Agreeing with others - as a professor for a school, she's got to get through the class, teach the concepts, and keep everyone safe and on task at the same time. If she's also not a "people" person to boot, then it may be a real challenge for her to relate to "horseless" students. 

That said, I've had plenty of teachers I did not like over the years, but as Boots said, you can learn something from everyone, even people who you despise or don't get along with. 
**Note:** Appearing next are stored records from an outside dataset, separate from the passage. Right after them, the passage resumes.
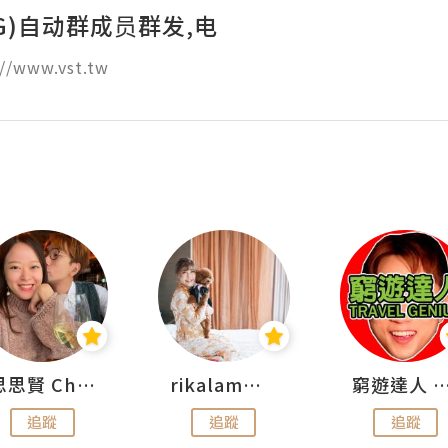
G)自动群成员群发,电
//www.vst.tw
思思賢 ChillMyBabe
rikalammm
窮遊達人 Mr.TravelGe
追蹤
追蹤
追蹤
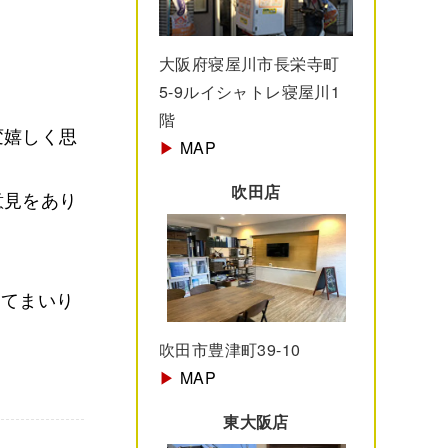
大阪府寝屋川市長栄寺町
5-9ルイシャトレ寝屋川1
階
変嬉しく思
▶︎
MAP
吹田店
意見をあり
してまいり
吹田市豊津町39-10
▶︎
MAP
東大阪店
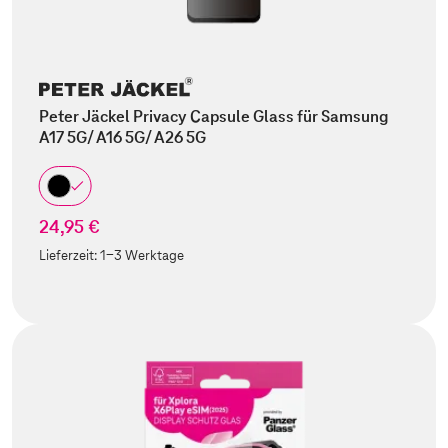
Peter Jäckel Privacy Capsule Glass für Samsung
A17 5G/ A16 5G/ A26 5G
24,95 €
Lieferzeit:
1-3 Werktage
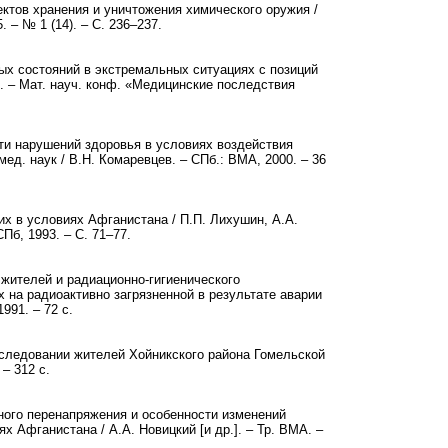
ектов хранения и уничтожения химического оружия /
. – № 1 (14). – С. 236–237.
ых состояний в экстремальных ситуациях с позиций
в. – Мат. науч. конф. «Медицинские последствия
ти нарушений здоровья в условиях воздействия
д. наук / В.Н. Комаревцев. – СПб.: ВМА, 2000. – 36
х в условиях Афганистана / П.П. Лихушин, А.А.
СПб, 1993. – С. 71–77.
 жителей и радиационно-гигиенического
на радиоактивно загрязненной в результате аварии
991. – 72 с.
бследовании жителей Хойникского района Гомельской
 – 312 с.
ного перенапряжения и особенности изменений
 Афганистана / А.А. Новицкий [и др.]. – Тр. ВМА. –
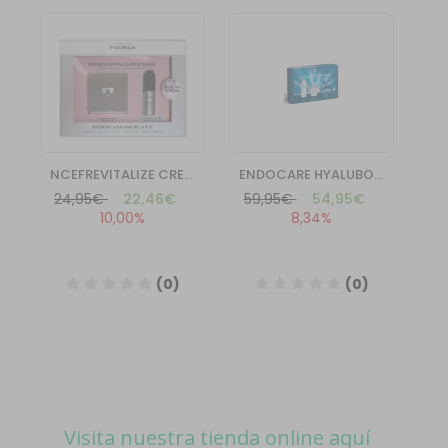
Visita nuestra tienda online aquí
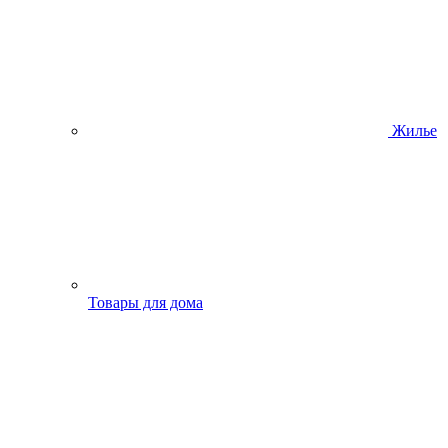
Жилье
Товары для дома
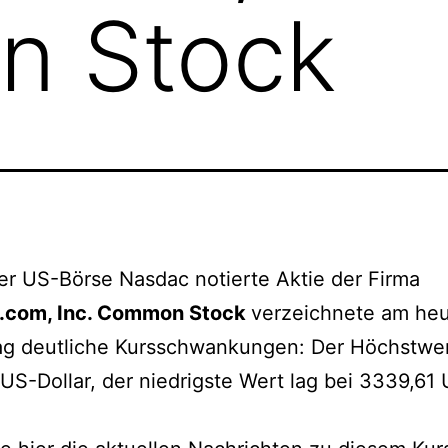
 Stock
er US-Börse Nasdac notierte Aktie der Firma
com, Inc. Common Stock
verzeichnete am heu
ag deutliche Kursschwankungen: Der Höchstwert
US-Dollar, der niedrigste Wert lag bei 3339,61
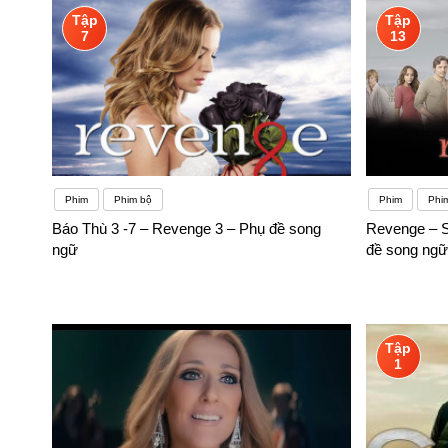
Tập
Tập
7
13
Phim
Phim bộ
Phim
Phi
Báo Thù 3 -7 – Revenge 3 – Phụ đề song
Revenge – S
ngữ
đề song ngữ
Tập
1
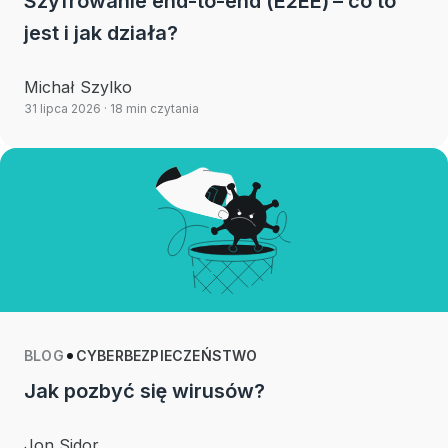
Szyfrowanie end-to-end (E2EE) – co to
jest i jak działa?
Michał Szylko
31 lipca 2026
· 18 min czytania
BLOG
CYBERBEZPIECZEŃSTWO
Jak pozbyć się wirusów?
Jon Sidor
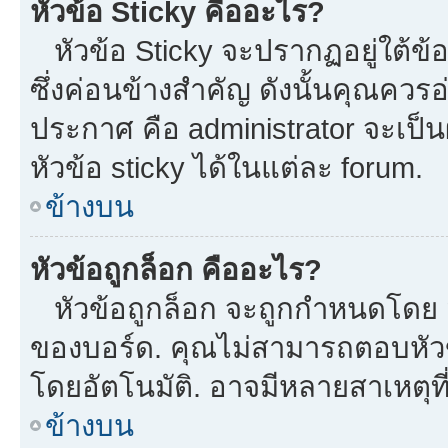
หัวข้อ Sticky คืออะไร?
หัวข้อ Sticky จะปรากฏอยู่ใต้ข
ซึ่งค่อนข้างสำคัญ ดังนั้นคุณควรอ
ประกาศ คือ administrator จะเป
หัวข้อ sticky ได้ในแต่ละ forum.
ข้างบน
หัวข้อถูกล็อก คืออะไร?
หัวข้อถูกล็อก จะถูกกำหนดโดย m
ของบอร์ด. คุณไม่สามารถตอบหัวข
โดยอัตโนมัติ. อาจมีหลายสาเหตุที
ข้างบน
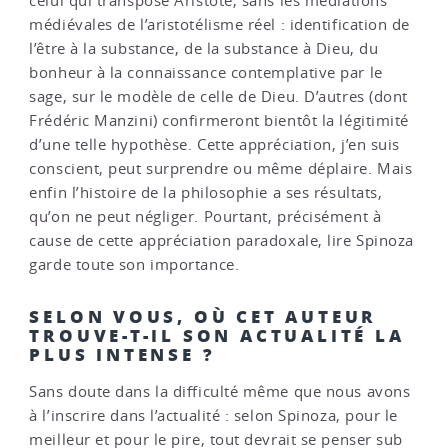
celui qui transpose Aristote, sans les médiations
médiévales de l’aristotélisme réel : identification de
l’être à la substance, de la substance à Dieu, du
bonheur à la connaissance contemplative par le
sage, sur le modèle de celle de Dieu. D’autres (dont
Frédéric Manzini) confirmeront bientôt la légitimité
d’une telle hypothèse. Cette appréciation, j’en suis
conscient, peut surprendre ou même déplaire. Mais
enfin l’histoire de la philosophie a ses résultats,
qu’on ne peut négliger. Pourtant, précisément à
cause de cette appréciation paradoxale, lire Spinoza
garde toute son importance.
SELON VOUS, OÙ CET AUTEUR
TROUVE-T-IL SON ACTUALITÉ LA
PLUS INTENSE ?
Sans doute dans la difficulté même que nous avons
à l’inscrire dans l’actualité : selon Spinoza, pour le
meilleur et pour le pire, tout devrait se penser sub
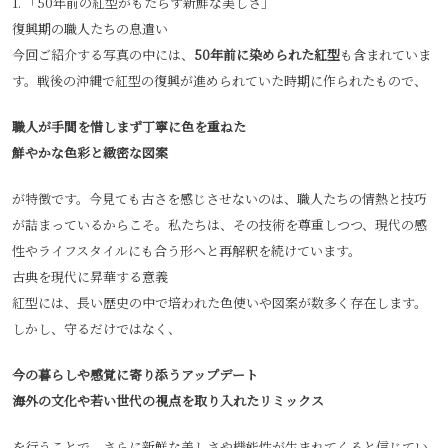
1. 「50年前の紅型がもたらす新鮮な美しさ」
復興期の職人たちの息遣い
今回ご紹介する写真の中には、
50年前に染められた紅型
も含まれていま
す。戦後の沖縄で紅型の復興が進められていた時期に作られたもので、
職人が手間を惜しまず丁寧に色を重ねた
鮮やかな色彩と緻密な図案
が特徴です。今見ても古さを感じさせないのは、職人たちの情熱と技巧
が詰まっているからこそ。私たちは、その技術を尊重しつつ、現代の感
性やライフスタイルにも合う形へと再解釈を続けています。
古典を現代に昇華する意義
紅型には、長い歴史の中で培われた色使いや図案が数多く存在します。
しかし、守るだけではなく、
今の暮らしや感覚に寄り添うアップデート
海外の文化や若い世代の視点を取り入れたリミックス
を行うことで、さらに新鮮な美しさや機能性が生まれてくると信じてい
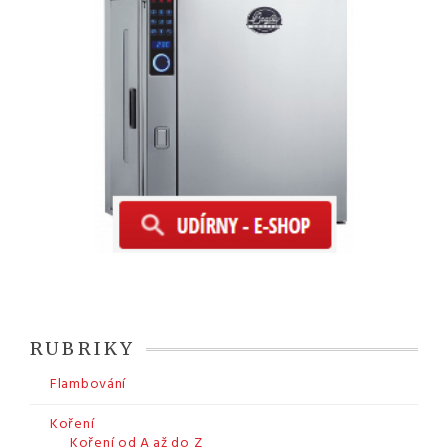
RUBRIKY
Flambování
Koření
Koření od A až do Z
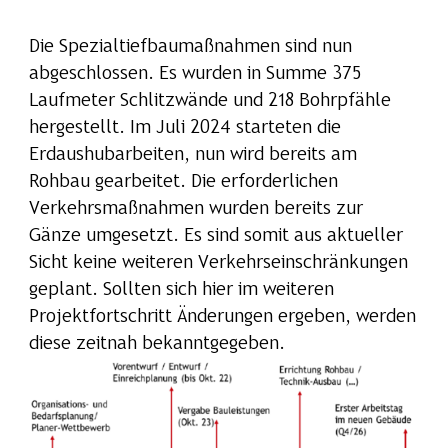
Die Spezialtiefbaumaßnahmen sind nun
abgeschlossen. Es wurden in Summe 375
Laufmeter Schlitzwände und 218 Bohrpfähle
hergestellt. Im Juli 2024 starteten die
Erdaushubarbeiten, nun wird bereits am
Rohbau gearbeitet. Die erforderlichen
Verkehrsmaßnahmen wurden bereits zur
Gänze umgesetzt. Es sind somit aus aktueller
Sicht keine weiteren Verkehrseinschränkungen
geplant. Sollten sich hier im weiteren
Projektfortschritt Änderungen ergeben, werden
diese zeitnah bekanntgegeben.
Show larger version for:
As others have said, try your best to get what you can from the class, and hopefully later on you can find an instructor who is more your style. I don't blame you for not liking the "military" style instruction - I don't respond well to it either, and group lessons have never worked well for me.


----------



## Golden Horse (Feb 20, 2010)

alsosusieq2 said:


> Absolutely trust your instincts. My first impressions are that she's very money motivated. Get a different instructor immediately. She will not help you that much, she feels as you are horseless that you aren't worth her time. It's shameful on her part! You're paying just as much as the others.. no point in talking to her either. Just change!



Read again....this is not a barn instructor but part of a collage course, so not about cash, or taking your business elsewhere.

Reading between the lines though.....being as this IS a class, I have sympathy with the instructor, this phrase just jumped out at me:

she doesn't allow me to pick a horse to groom even though I've handled hot and stubborn horses, especially one that I love to normally groom.

It is a class, her rules, so no, you don't get to pick, you get to do what you are told, not a democracy here. You don't have to like it, but part of school and college is preparing you for the work place, and guess what, you don't get to pick and choose there either.


----------